In the spirit of ultimate security, Ballmer said that Microsoft may change its policy in delivering free patches to users who do not properly license products — as in, if you don’t license properly, Microsoft will not give you security updates. Guess this is an area where FOSS still reigns supreme. You don’t have to license to get security updates.

Needless to say, Ballmer and Co., still don’t understand security. You simply don’t throw money at security and “productize” it with firewalls, virus scanners, etc. To truly understand security, they need to simply retire a LOT of poorly written source code and from the ground up, rebuild their software with a true focus of being secure.
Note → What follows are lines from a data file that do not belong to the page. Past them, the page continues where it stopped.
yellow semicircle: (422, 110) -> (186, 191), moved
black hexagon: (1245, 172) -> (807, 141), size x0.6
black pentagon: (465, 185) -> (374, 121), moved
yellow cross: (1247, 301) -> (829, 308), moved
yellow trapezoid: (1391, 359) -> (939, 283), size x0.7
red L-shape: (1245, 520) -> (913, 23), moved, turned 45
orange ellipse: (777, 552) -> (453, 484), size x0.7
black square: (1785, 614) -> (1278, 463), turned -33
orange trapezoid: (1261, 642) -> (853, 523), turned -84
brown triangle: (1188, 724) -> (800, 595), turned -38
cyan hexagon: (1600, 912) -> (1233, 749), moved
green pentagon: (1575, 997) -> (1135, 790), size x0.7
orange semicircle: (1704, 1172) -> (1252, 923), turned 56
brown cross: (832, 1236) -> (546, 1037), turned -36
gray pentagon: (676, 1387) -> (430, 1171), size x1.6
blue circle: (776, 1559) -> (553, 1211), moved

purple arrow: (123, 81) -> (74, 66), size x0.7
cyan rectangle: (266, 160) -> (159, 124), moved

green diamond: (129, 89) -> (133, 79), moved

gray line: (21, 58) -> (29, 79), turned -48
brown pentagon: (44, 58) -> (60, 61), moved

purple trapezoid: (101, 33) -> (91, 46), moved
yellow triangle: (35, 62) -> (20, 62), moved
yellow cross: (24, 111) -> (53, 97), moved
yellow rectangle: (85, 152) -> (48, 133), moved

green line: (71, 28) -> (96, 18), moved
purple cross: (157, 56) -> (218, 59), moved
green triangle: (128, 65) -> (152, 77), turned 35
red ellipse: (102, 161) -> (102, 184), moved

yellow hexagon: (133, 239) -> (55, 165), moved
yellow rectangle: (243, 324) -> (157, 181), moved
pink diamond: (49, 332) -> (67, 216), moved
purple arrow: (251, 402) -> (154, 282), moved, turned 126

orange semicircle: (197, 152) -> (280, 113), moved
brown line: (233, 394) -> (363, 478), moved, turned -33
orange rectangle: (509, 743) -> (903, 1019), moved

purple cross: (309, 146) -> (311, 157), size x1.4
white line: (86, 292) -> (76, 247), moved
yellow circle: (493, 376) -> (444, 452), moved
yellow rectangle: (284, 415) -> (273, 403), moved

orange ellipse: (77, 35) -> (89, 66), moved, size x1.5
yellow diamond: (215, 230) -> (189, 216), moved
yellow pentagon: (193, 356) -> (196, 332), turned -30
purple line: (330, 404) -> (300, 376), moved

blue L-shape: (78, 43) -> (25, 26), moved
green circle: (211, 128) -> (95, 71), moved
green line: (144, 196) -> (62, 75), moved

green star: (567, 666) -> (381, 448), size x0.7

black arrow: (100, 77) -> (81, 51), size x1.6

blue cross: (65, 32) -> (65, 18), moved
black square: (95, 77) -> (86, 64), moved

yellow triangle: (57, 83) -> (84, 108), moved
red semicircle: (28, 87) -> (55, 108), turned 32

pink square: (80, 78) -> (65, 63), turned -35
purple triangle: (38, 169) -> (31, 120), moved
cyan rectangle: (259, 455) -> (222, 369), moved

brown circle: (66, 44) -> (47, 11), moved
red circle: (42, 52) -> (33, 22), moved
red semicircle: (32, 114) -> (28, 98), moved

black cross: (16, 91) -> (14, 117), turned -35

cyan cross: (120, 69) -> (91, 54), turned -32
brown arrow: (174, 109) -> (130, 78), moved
For example, regular user accounts to NOT be administrative or “super user”, nurturing an environment based on standards where everyone is not required to run the same exact software, disabling ALL listening ports by default, providing access rights (user accounts or similar) for running applications, having jails/chroot and other technologies to allow administrators to sectionalize their systems, providing a comprehensive kiosk model (similar to KDE) so administrators can precisely adjust the access rights of the desktop interface for users.

Of course, using strong ciphers, defaulting to encrypted channels of communication, building stronger access controls (ie everyone has a USB mem stick with their private/public keys for access computing resources versus having passwords), having the system automatically backup user data so if an exploit IS found, data is still safe, etc..etc..etc..

Throughout March I have been keeping tabs on viruses. Tons of viruses were released, many considered high risk. On my servers, at certain times, around 30% of all emails received contained some type of a virus. In addition to viruses, there was a lot of automated virus replies, people unaware of the issue accusing others of sending them viruses and so forth. Needless to say, as an admin, I spent a great deal of time updating virus scanners, creating filters and calming people’s concerns regarding these issues.

Anyways, Globe Technology has an article about the recording shattering month.

The two big viruses for the month were NetSky and Bagle, NetSky being the “winner” in March, taking 7 of the top 12 places in the most prevalent viruses list from Central Command.

The two top viruses created over 30 new variants in March. NetSky accounted for a staggering 70.5% of all confirmed virus occurences.

In addition, the first quarter of 2004 had lots of other record breaking numbers. According to the London-based mi2g Intelligence Unit, DDos (Distributed Denial of Service) attacks caused between $3.4 and $4.1 billion in damage, compared to $1.3 to $1.6 billion for all of 2003. The volume of spam sent out exceeded 1.6 trillion messages, which exceeded the 1.5 trillion sent out in all of 2003. Economic damage from spam lies between $58 billion and $71 billion worldwide for Q1 2004.